One of the most exciting and mysterious lands in the world is Papua New Guinea (PNG). The country is home to a diverse indigenous people speaking in 820 languages who have very unique cultural traditions. PNG, for the most part, has very rugged terrain and a major part of the country is covered with primeval nature – mostly rainforest. The country boasts to having some of the most impressive sinkholes, gorges, canyons, cliff walls and springs in the entire world.
The government’s National Cultural Commission, the Institute of Papua New Guinea Studies, and the National Film Institute record, document, and promote activities associated with traditional cultures, while organizations promoting tourism market aspects of those cultures to potential audiences overseas.
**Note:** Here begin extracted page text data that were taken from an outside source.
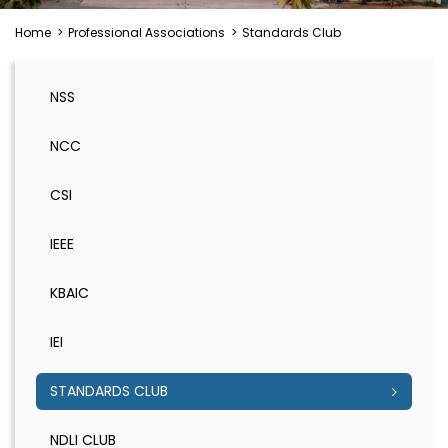
Home
>
Professional Associations
>
Standards Club
NSS
NCC
CSI
IEEE
KBAIC
IEI
STANDARDS CLUB
NDLI CLUB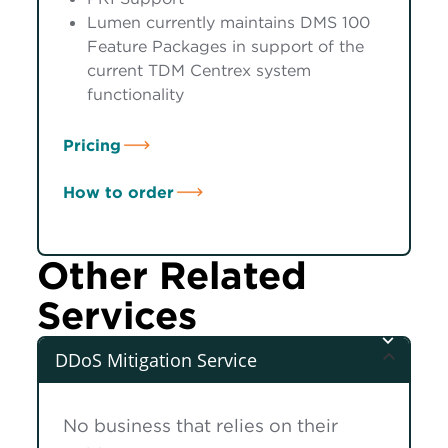
Lumen currently maintains DMS 100
Feature Packages in support of the
current TDM Centrex system
functionality
Pricing
How to order
Other Related
Services
DDoS Mitigation Service
No business that relies on their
In 2008 the Kuk Early Agricultural Site was designated a UNESCO World Heritage site. That land in the Western Highlands has been worked almost continuously for at least 7,000 years, and the site contains even earlier evidence of the beginning of organized agriculture and its subsequent development.
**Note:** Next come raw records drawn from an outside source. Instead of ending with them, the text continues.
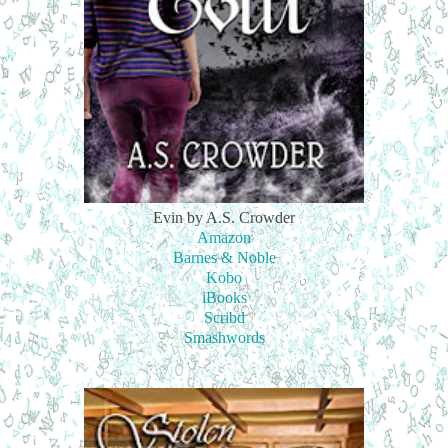
Evin by A.S. Crowder
Amazon
Barnes & Noble
Kobo
iBooks
Scribd
Smashwords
However, recently, there has been a call for the Papua New Guinea government to explain what is happening to the country’s culturally important sites. The president of the Farmers and Settlers Association, Wilson Thompson, has been appalled at the lack of action by relevant agencies to save critical sites such as the original PNG legislature building, and its grounds, in Port Moresby.
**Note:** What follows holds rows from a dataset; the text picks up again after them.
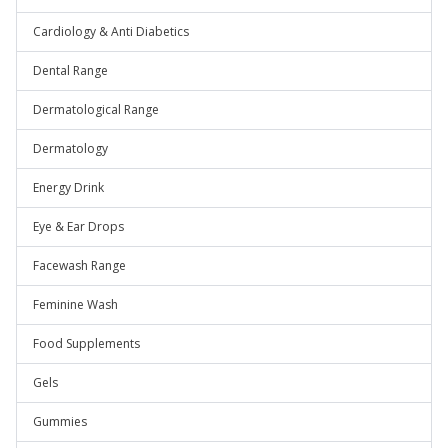
Cardiology & Anti Diabetics
Dental Range
Dermatological Range
Dermatology
Energy Drink
Eye & Ear Drops
Facewash Range
Feminine Wash
Food Supplements
Gels
Gummies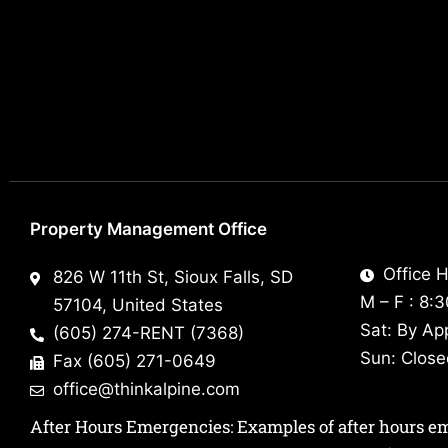
Property Management Office
Office H
826 W 11th St, Sioux Falls, SD
M – F : 8:
57104, United States
Sat: By Ap
(605) 274-RENT (7368)
Sun: Clos
Fax (605) 271-0649
office@thinkalpine.com
After Hours Emergencies: Examples of after hours emer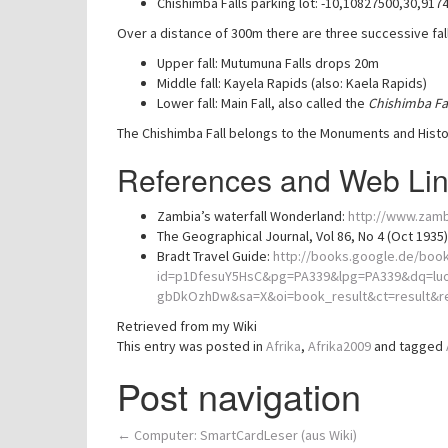
Chishimba Falls parking lot: -10,10827500,30,917
Over a distance of 300m there are three successive fall
Upper fall: Mutumuna Falls drops 20m
Middle fall: Kayela Rapids (also: Kaela Rapids)
Lower fall: Main Fall, also called the
Chishimba Fa
The Chishimba Fall belongs to the Monuments and Histor
References and Web Li
Zambia’s waterfall Wonderland:
http://www.zamb
The Geographical Journal, Vol 86, No 4 (Oct 1935
Bradt Travel Guide:
http://books.google.de/boo
id=p1DfesuY5HsC&pg=PA339&lpg=PA339&dq=lu
gbDkOzhDw&sa=X&oi=book_result&ct=result
Retrieved from my Wiki
This entry was posted in
Afrika
,
Afrika2009
and tagged
Post navigation
←
Computer: SmartCardLeser (aus Wiki)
National Parliament of PNG, photo from http://www.tripadvisor.com.au
Thompson who has served on many of the boards and trusts of cultural institutions, such as the National Museum & Art Gallery and the National Cultural Commission, said, “It was in the prime commercial area in the capital and what has happened, and everyone knows that is the site of the old House of Assembly or the first parliament of Papua New Guinea. But all of a sudden that site has been offloaded, or given it away, or somebody came in and took it and it has now become a private facility altogether.”
Wilson Thompson said other key sites, including Paga Hill National Park and Lae’s Amelia Earhart Memorial Park, appear to have also gone to private developers without explanation to the public.